Ambiguous Deed Construction
The case followed by the Court of Civil Appeals in concluding that the deed is ambiguous is Financial Investment Corp. v. Tukabatchee Area Council, Inc., 353 So. 2d 1389 (Ala. 1977). In that case we held:
"It is, of course, a fundamental rule of construction that the real inquiry in construing the terms of a deed is to ascertain the intention of the parties, especially that of the grantor, and if that intention can be ascertained from the entire instrument, resort to arbitrary rules of construction is not required. Wilkins v. Ferguson, 294 Ala. 25, 310 So. 2d 879 (1975); Gulf Oil Corp. v. Deese, 275 Ala. 178, 153 So. 2d 614 (1963).
"The courts, in construing conveyances, must ascertain and give effect to the intention and meaning of the parties, 'to be collected from the entire instrument.' Brashier v. Burkett, 350 So. 2d 309 (Ala. 1977); Stratford v. Lattimer, 255 Ala. 201, 50 So. 2d 420 (1951).
"Plaintiff argues the trial court was correct in admitting extrinsic evidence of the parties' intentions because, it contends, the italicized language in the deed is ambiguous.

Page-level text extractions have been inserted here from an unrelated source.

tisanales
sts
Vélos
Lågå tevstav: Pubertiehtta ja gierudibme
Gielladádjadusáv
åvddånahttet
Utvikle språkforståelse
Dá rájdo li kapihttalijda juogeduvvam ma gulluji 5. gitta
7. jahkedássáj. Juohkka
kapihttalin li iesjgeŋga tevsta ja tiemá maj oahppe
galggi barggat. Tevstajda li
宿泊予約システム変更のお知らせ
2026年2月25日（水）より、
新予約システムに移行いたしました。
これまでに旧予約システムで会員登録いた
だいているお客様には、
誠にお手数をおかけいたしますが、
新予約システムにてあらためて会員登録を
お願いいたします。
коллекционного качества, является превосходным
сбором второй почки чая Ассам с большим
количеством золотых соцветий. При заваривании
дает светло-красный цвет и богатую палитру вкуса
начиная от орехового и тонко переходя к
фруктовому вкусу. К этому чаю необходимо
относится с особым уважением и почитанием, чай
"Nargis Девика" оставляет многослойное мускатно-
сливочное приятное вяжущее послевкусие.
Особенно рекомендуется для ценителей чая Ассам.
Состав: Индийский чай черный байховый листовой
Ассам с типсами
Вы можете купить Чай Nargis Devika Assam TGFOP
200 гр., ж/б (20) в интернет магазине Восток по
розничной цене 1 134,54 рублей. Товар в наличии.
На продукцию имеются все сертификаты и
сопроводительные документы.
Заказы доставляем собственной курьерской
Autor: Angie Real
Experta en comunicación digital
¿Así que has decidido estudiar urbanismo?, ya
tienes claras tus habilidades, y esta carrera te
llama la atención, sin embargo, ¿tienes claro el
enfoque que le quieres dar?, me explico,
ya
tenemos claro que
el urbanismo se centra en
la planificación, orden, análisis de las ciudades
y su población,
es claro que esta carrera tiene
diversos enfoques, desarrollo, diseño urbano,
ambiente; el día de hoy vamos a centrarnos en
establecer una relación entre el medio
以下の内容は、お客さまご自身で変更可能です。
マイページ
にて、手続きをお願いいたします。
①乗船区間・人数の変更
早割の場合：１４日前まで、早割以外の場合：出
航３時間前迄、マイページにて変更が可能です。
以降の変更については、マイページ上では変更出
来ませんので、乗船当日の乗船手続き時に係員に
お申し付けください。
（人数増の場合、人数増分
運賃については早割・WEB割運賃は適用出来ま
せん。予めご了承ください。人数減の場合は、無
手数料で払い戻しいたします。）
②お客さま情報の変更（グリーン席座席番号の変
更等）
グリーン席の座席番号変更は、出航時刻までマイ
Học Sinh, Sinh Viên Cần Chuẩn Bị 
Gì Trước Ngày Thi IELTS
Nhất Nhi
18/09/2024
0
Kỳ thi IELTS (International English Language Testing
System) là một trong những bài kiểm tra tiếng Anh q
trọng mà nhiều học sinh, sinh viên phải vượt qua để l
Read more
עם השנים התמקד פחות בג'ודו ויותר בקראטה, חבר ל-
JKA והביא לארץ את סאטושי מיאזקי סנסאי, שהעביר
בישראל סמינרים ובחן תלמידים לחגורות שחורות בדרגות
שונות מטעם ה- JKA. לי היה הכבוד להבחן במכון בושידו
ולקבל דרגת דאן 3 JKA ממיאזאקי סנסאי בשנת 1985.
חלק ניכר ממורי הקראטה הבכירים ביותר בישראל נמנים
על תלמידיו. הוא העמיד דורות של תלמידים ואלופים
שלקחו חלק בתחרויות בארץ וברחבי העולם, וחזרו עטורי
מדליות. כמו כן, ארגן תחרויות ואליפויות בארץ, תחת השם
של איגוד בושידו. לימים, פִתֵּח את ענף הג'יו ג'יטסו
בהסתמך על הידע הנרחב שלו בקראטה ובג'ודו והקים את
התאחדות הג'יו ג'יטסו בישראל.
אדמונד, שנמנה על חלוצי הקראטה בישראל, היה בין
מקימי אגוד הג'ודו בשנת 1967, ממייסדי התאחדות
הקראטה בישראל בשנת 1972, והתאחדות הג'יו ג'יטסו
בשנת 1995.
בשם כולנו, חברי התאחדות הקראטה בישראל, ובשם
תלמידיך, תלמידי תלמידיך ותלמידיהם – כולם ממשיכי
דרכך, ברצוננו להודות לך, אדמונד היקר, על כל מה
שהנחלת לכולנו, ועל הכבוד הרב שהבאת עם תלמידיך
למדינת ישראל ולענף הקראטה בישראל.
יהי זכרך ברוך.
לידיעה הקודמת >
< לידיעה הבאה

It is, of course, true that where a deed is of doubtful meaning, or where the language of a deed is ambiguous, the intent of the parties to the deed as to what property is conveyed may be ascertained by reference to facts existing when the instrument was made, to which the parties may be presumed to have had reference. Lietz v. Pfuehler, 283 Ala. 282, 215 So. 2d 723 (1968).
"However, if the language is plain and certain, acts and declarations of the parties cannot be resorted to, to aid construction. Id.; Hall v. Long, 199 Ala. 97, 74 So. 56 (1916).
"We have carefully examined the language of the description in the deed, and we conclude that the language contained therein is not, on its face, ambiguous.
In fact, the plain meaning of the language of the italicized portion, its punctuation and juxtaposition to the other portion, admit of but one conclusion, that the Haardts intended to convey to defendant, Jennings, the italicized portion of the description.
"In ascertaining the intention of the parties, the plain and clear meaning of the deed's terms must be given effect, and parties must be legally presumed to have intended what is plainly and clearly set out. Camp v. Milam, 291 Ala. 12, 277 So. 2d 95 (1973)." 353 So. 2d at 1391.